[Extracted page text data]
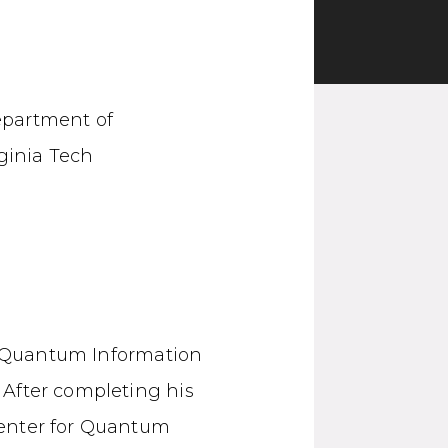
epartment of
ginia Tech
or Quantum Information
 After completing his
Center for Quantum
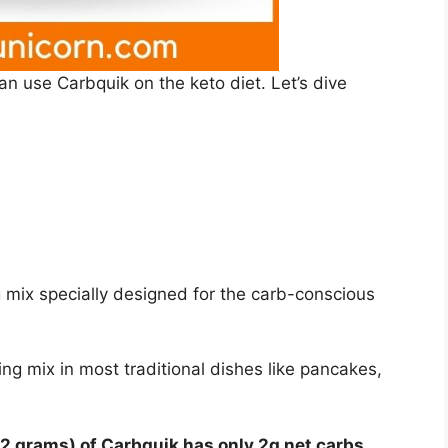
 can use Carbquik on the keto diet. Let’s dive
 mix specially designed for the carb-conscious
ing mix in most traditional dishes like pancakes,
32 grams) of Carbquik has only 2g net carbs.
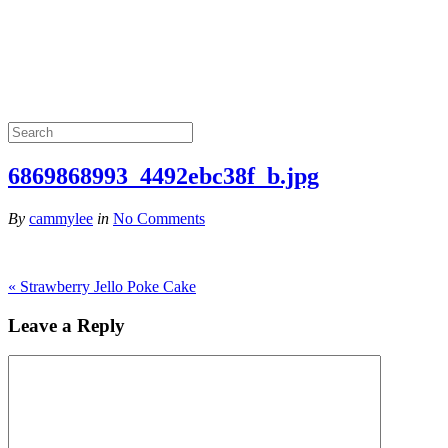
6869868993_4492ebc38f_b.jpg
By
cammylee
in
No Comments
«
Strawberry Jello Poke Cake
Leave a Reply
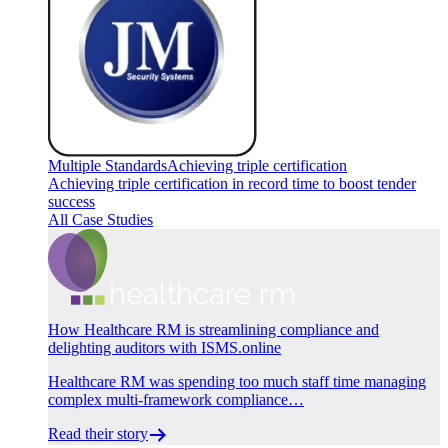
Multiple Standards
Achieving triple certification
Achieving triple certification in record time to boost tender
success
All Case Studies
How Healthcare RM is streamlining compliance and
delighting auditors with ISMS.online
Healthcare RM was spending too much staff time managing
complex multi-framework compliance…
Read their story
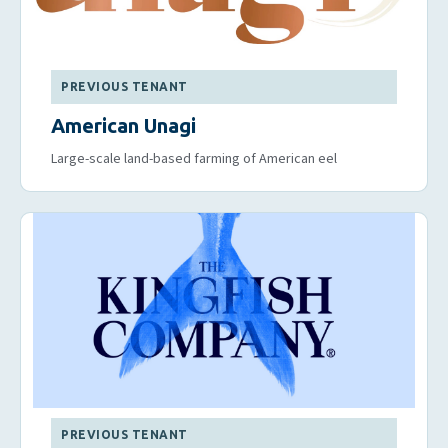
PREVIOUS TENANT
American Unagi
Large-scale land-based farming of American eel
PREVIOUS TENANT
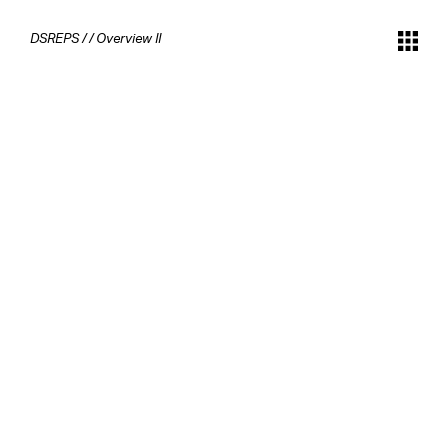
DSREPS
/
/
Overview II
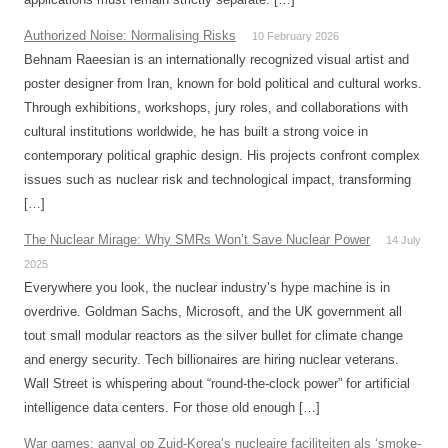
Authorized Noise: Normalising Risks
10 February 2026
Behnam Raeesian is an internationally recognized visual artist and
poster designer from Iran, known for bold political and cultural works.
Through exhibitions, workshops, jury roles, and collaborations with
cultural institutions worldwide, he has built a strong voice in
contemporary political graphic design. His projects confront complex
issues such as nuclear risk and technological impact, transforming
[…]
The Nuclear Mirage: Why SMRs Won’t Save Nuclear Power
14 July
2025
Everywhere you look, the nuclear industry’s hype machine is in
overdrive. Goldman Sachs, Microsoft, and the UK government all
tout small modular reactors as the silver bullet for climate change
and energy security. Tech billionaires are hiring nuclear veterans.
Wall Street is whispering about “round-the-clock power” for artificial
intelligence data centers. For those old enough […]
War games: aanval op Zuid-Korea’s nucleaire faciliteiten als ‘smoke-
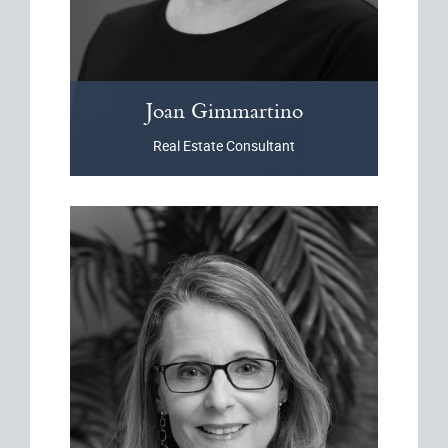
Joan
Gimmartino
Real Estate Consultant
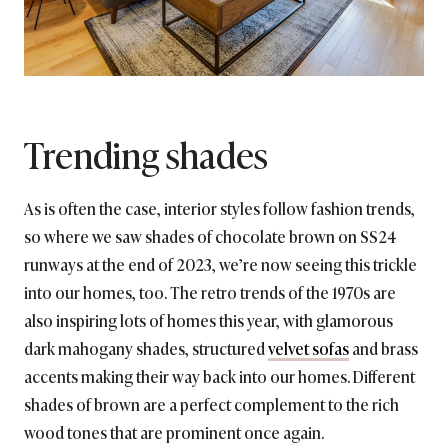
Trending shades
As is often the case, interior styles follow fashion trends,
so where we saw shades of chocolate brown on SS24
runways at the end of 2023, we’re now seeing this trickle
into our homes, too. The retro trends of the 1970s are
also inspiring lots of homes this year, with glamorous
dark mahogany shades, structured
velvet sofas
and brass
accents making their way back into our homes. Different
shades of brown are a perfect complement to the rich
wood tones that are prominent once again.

## [YOUR INSTRUCTIONS]
Please reproduce the records above exactly, leaving out every picture.

## [TASK OUTPUT]
epartment of
ginia Tech
or Quantum Information
 After completing his
Center for Quantum
 can use Carbquik on the keto diet. Let’s dive
 mix specially designed for the carb-conscious
ing mix in most traditional dishes like pancakes,
32 grams) of Carbquik has only 2g net carbs.
6869868993_4492ebc38f_b.jpg
By
cammylee
in
No Comments
«
Strawberry Jello Poke Cake
Leave a Reply
Multiple Standards
Achieving triple certification
Achieving triple certification in record time to boost tender
success
All Case Studies
How Healthcare RM is streamlining compliance and
delighting auditors with ISMS.online
Healthcare RM was spending too much staff time managing
complex multi-framework compliance…
Read their story
PREVIOUS TENANT
American Unagi
Large-scale land-based farming of American eel
PREVIOUS TENANT
DSREPS
/
/
Overview II
Authorized Noise: Normalising Risks
10 February 2026
Behnam Raeesian is an internationally recognized visual artist and
poster designer from Iran, known for bold political and cultural works.
Through exhibitions, workshops, jury roles, and collaborations with
cultural institutions worldwide, he has built a strong voice in
contemporary political graphic design. His projects confront complex
issues such as nuclear risk and technological impact, transforming
[…]
The Nuclear Mirage: Why SMRs Won’t Save Nuclear Power
14 July
2025
Everywhere you look, the nuclear industry’s hype machine is in
overdrive. Goldman Sachs, Microsoft, and the UK government all
tout small modular reactors as the silver bullet for climate change
and energy security. Tech billionaires are hiring nuclear veterans.
Wall Street is whispering about “round-the-clock power” for artificial
intelligence data centers. For those old enough […]
War games: aanval op Zuid-Korea’s nucleaire faciliteiten als ‘smoke-
Joan
Gimmartino
Real Estate Consultant
Trending shades
As is often the case, interior styles follow fashion trends,
so where we saw shades of chocolate brown on SS24
runways at the end of 2023, we’re now seeing this trickle
into our homes, too. The retro trends of the 1970s are
also inspiring lots of homes this year, with glamorous
dark mahogany shades, structured
velvet sofas
and brass
accents making their way back into our homes. Different
shades of brown are a perfect complement to the rich
wood tones that are prominent once again.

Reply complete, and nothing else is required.